Start of Study material
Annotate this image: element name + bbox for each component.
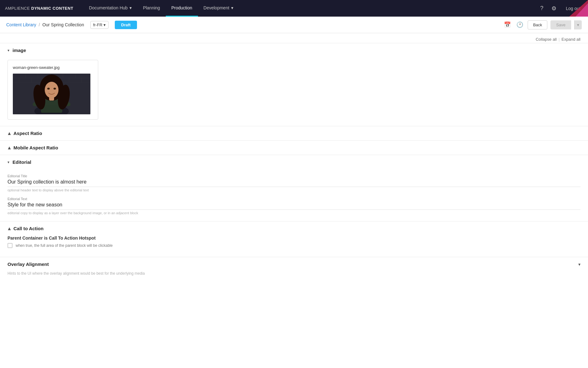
image-section-header[interactable]: ▾ image	[0, 43, 588, 57]
chevron-down-icon: ▾	[129, 5, 132, 10]
aspect-ratio-section-title: Aspect Ratio	[13, 131, 42, 136]
breadcrumb-actions: 📅 🕐 Back Save ▾	[503, 20, 582, 29]
overlay-alignment-hint: Hints to the UI where the overlay alignm…	[0, 271, 588, 279]
editorial-title-value[interactable]: Our Spring collection is almost here	[8, 179, 580, 187]
top-navigation: AMPLIENCE DYNAMIC CONTENT Documentation …	[0, 0, 588, 17]
editorial-title-label: Editorial Title	[8, 174, 580, 178]
overlay-alignment-title: Overlay Alignment	[8, 262, 49, 267]
brand-logo: AMPLIENCE DYNAMIC CONTENT	[5, 6, 73, 11]
save-button: Save	[550, 20, 571, 29]
svg-point-25	[53, 88, 56, 90]
editorial-title-hint: optional header text to display above th…	[8, 188, 580, 192]
collapse-all-link[interactable]: Collapse all	[536, 37, 557, 42]
svg-point-23	[45, 82, 58, 98]
editorial-text-label: Editorial Text	[8, 197, 580, 201]
image-chevron-icon: ▾	[8, 48, 9, 53]
editorial-section-title: Editorial	[13, 159, 31, 165]
overlay-alignment-chevron-icon: ▾	[578, 262, 580, 267]
editorial-chevron-icon: ▾	[8, 160, 9, 164]
help-button[interactable]: ?	[539, 4, 545, 13]
expand-all-link[interactable]: Expand all	[561, 37, 580, 42]
nav-item-production[interactable]: Production	[166, 0, 198, 17]
draft-status-badge: Draft	[115, 21, 137, 29]
editorial-section: ▾ Editorial Editorial Title Our Spring c…	[0, 155, 588, 221]
locale-value: fr-FR	[93, 23, 103, 27]
overlay-alignment-section: Overlay Alignment ▾ Hints to the UI wher…	[0, 257, 588, 279]
nav-item-planning[interactable]: Planning	[137, 0, 166, 17]
image-card: woman-green-sweater.jpg	[8, 60, 98, 120]
nav-item-development[interactable]: Development ▾	[198, 0, 239, 17]
editorial-text-hint: editorial copy to display as a layer ove…	[8, 211, 580, 215]
settings-button[interactable]: ⚙	[550, 4, 558, 13]
image-section-title: image	[13, 48, 26, 53]
chevron-down-icon: ▾	[231, 5, 233, 10]
mobile-aspect-ratio-chevron-icon: ▶	[7, 146, 11, 149]
image-filename: woman-green-sweater.jpg	[13, 65, 93, 70]
history-button[interactable]: 🕐	[515, 20, 525, 29]
breadcrumb-separator: /	[39, 22, 40, 27]
mobile-aspect-ratio-section-header[interactable]: ▶ Mobile Aspect Ratio	[0, 141, 588, 155]
aspect-ratio-section-header[interactable]: ▶ Aspect Ratio	[0, 126, 588, 140]
aspect-ratio-chevron-icon: ▶	[7, 132, 11, 135]
mobile-aspect-ratio-section: ▶ Mobile Aspect Ratio	[0, 140, 588, 155]
content-library-link[interactable]: Content Library	[6, 22, 36, 27]
call-to-action-chevron-icon: ▶	[7, 227, 11, 230]
parent-container-checkbox[interactable]	[8, 243, 13, 248]
editorial-section-header[interactable]: ▾ Editorial	[0, 155, 588, 169]
calendar-button[interactable]: 📅	[503, 20, 512, 29]
breadcrumb-bar: Content Library / Our Spring Collection …	[0, 17, 588, 33]
aspect-ratio-section: ▶ Aspect Ratio	[0, 126, 588, 140]
content-area: Collapse all | Expand all ▾ image woman-…	[0, 33, 588, 368]
corner-accent	[569, 0, 588, 17]
image-preview	[13, 74, 90, 114]
save-dropdown-button[interactable]: ▾	[574, 20, 582, 29]
brand-amplience: AMPLIENCE	[5, 6, 30, 11]
svg-point-24	[47, 88, 50, 90]
nav-items: Documentation Hub ▾ Planning Production …	[83, 0, 539, 17]
call-to-action-section-header[interactable]: ▶ Call to Action	[0, 221, 588, 236]
locale-selector[interactable]: fr-FR ▾	[90, 21, 109, 29]
breadcrumb-current-item: Our Spring Collection	[43, 22, 84, 27]
collapse-expand-bar: Collapse all | Expand all	[0, 33, 588, 43]
svg-rect-26	[49, 97, 54, 101]
image-section-content: woman-green-sweater.jpg	[0, 57, 588, 126]
locale-chevron-icon: ▾	[104, 23, 106, 27]
mobile-aspect-ratio-section-title: Mobile Aspect Ratio	[13, 145, 58, 150]
parent-container-title: Parent Container is Call To Action Hotsp…	[8, 236, 580, 241]
editorial-fields: Editorial Title Our Spring collection is…	[0, 174, 588, 221]
image-section: ▾ image woman-green-sweater.jpg	[0, 43, 588, 126]
back-button[interactable]: Back	[528, 20, 547, 29]
call-to-action-section: ▶ Call to Action	[0, 221, 588, 236]
nav-item-documentation-hub[interactable]: Documentation Hub ▾	[83, 0, 137, 17]
editorial-text-value[interactable]: Style for the new season	[8, 202, 580, 210]
parent-container-checkbox-row: when true, the full area of the parent b…	[8, 243, 580, 248]
overlay-alignment-section-header[interactable]: Overlay Alignment ▾	[0, 257, 588, 271]
call-to-action-section-title: Call to Action	[13, 226, 43, 231]
brand-dynamic-content: DYNAMIC CONTENT	[31, 6, 74, 11]
pipe-separator: |	[559, 37, 560, 42]
parent-container-checkbox-label: when true, the full area of the parent b…	[16, 243, 113, 248]
parent-container-section: Parent Container is Call To Action Hotsp…	[0, 236, 588, 254]
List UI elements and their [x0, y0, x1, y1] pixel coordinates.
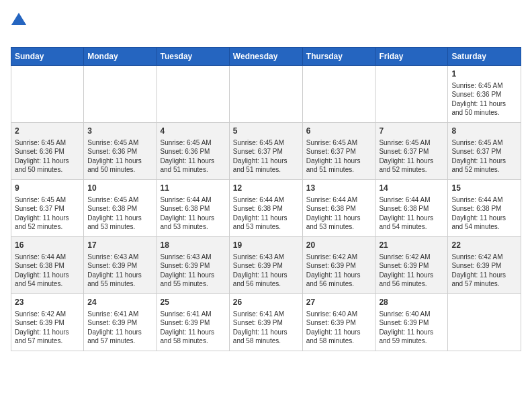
End of Study material
§ Work request
Could you write out every record exactly, leaving the pictures out?

§ Your response
Annotate this image: element name + bbox for each component.
image-section-header[interactable]: ▾ image	[0, 43, 588, 57]
chevron-down-icon: ▾	[129, 5, 132, 10]
aspect-ratio-section-title: Aspect Ratio	[13, 131, 42, 136]
breadcrumb-actions: 📅 🕐 Back Save ▾	[503, 20, 582, 29]
overlay-alignment-hint: Hints to the UI where the overlay alignm…	[0, 271, 588, 279]
editorial-title-value[interactable]: Our Spring collection is almost here	[8, 179, 580, 187]
top-navigation: AMPLIENCE DYNAMIC CONTENT Documentation …	[0, 0, 588, 17]
editorial-title-label: Editorial Title	[8, 174, 580, 178]
overlay-alignment-title: Overlay Alignment	[8, 262, 49, 267]
brand-logo: AMPLIENCE DYNAMIC CONTENT	[5, 6, 73, 11]
save-button: Save	[550, 20, 571, 29]
svg-point-25	[53, 88, 56, 90]
editorial-title-hint: optional header text to display above th…	[8, 188, 580, 192]
collapse-all-link[interactable]: Collapse all	[536, 37, 557, 42]
svg-point-23	[45, 82, 58, 98]
editorial-text-label: Editorial Text	[8, 197, 580, 201]
image-chevron-icon: ▾	[8, 48, 9, 53]
editorial-section-title: Editorial	[13, 159, 31, 165]
overlay-alignment-chevron-icon: ▾	[578, 262, 580, 267]
editorial-chevron-icon: ▾	[8, 160, 9, 164]
help-button[interactable]: ?	[539, 4, 545, 13]
expand-all-link[interactable]: Expand all	[561, 37, 580, 42]
nav-item-production[interactable]: Production	[166, 0, 198, 17]
draft-status-badge: Draft	[115, 21, 137, 29]
editorial-section: ▾ Editorial Editorial Title Our Spring c…	[0, 155, 588, 221]
locale-value: fr-FR	[93, 23, 103, 27]
overlay-alignment-section: Overlay Alignment ▾ Hints to the UI wher…	[0, 257, 588, 279]
nav-item-planning[interactable]: Planning	[137, 0, 166, 17]
image-card: woman-green-sweater.jpg	[8, 60, 98, 120]
nav-item-development[interactable]: Development ▾	[198, 0, 239, 17]
editorial-text-hint: editorial copy to display as a layer ove…	[8, 211, 580, 215]
settings-button[interactable]: ⚙	[550, 4, 558, 13]
image-section-title: image	[13, 48, 26, 53]
chevron-down-icon: ▾	[231, 5, 233, 10]
mobile-aspect-ratio-chevron-icon: ▶	[7, 146, 11, 149]
image-filename: woman-green-sweater.jpg	[13, 65, 93, 70]
history-button[interactable]: 🕐	[515, 20, 525, 29]
breadcrumb-separator: /	[39, 22, 40, 27]
mobile-aspect-ratio-section-header[interactable]: ▶ Mobile Aspect Ratio	[0, 141, 588, 155]
aspect-ratio-section-header[interactable]: ▶ Aspect Ratio	[0, 126, 588, 140]
aspect-ratio-chevron-icon: ▶	[7, 132, 11, 135]
mobile-aspect-ratio-section: ▶ Mobile Aspect Ratio	[0, 140, 588, 155]
content-library-link[interactable]: Content Library	[6, 22, 36, 27]
call-to-action-chevron-icon: ▶	[7, 227, 11, 230]
parent-container-checkbox[interactable]	[8, 243, 13, 248]
editorial-section-header[interactable]: ▾ Editorial	[0, 155, 588, 169]
calendar-button[interactable]: 📅	[503, 20, 512, 29]
breadcrumb-bar: Content Library / Our Spring Collection …	[0, 17, 588, 33]
aspect-ratio-section: ▶ Aspect Ratio	[0, 126, 588, 140]
content-area: Collapse all | Expand all ▾ image woman-…	[0, 33, 588, 368]
corner-accent	[569, 0, 588, 17]
image-preview	[13, 74, 90, 114]
save-dropdown-button[interactable]: ▾	[574, 20, 582, 29]
brand-amplience: AMPLIENCE	[5, 6, 30, 11]
svg-point-24	[47, 88, 50, 90]
nav-items: Documentation Hub ▾ Planning Production …	[83, 0, 539, 17]
call-to-action-section-header[interactable]: ▶ Call to Action	[0, 221, 588, 236]
locale-selector[interactable]: fr-FR ▾	[90, 21, 109, 29]
breadcrumb-current-item: Our Spring Collection	[43, 22, 84, 27]
collapse-expand-bar: Collapse all | Expand all	[0, 33, 588, 43]
svg-rect-26	[49, 97, 54, 101]
image-section-content: woman-green-sweater.jpg	[0, 57, 588, 126]
locale-chevron-icon: ▾	[104, 23, 106, 27]
mobile-aspect-ratio-section-title: Mobile Aspect Ratio	[13, 145, 58, 150]
parent-container-title: Parent Container is Call To Action Hotsp…	[8, 236, 580, 241]
editorial-fields: Editorial Title Our Spring collection is…	[0, 174, 588, 221]
image-section: ▾ image woman-green-sweater.jpg	[0, 43, 588, 126]
back-button[interactable]: Back	[528, 20, 547, 29]
call-to-action-section: ▶ Call to Action	[0, 221, 588, 236]
nav-item-documentation-hub[interactable]: Documentation Hub ▾	[83, 0, 137, 17]
editorial-text-value[interactable]: Style for the new season	[8, 202, 580, 210]
parent-container-checkbox-row: when true, the full area of the parent b…	[8, 243, 580, 248]
overlay-alignment-section-header[interactable]: Overlay Alignment ▾	[0, 257, 588, 271]
call-to-action-section-title: Call to Action	[13, 226, 43, 231]
brand-dynamic-content: DYNAMIC CONTENT	[31, 6, 74, 11]
pipe-separator: |	[559, 37, 560, 42]
parent-container-checkbox-label: when true, the full area of the parent b…	[16, 243, 113, 248]
parent-container-section: Parent Container is Call To Action Hotsp…	[0, 236, 588, 254]
List UI elements and their [x0, y0, x1, y1] pixel coordinates.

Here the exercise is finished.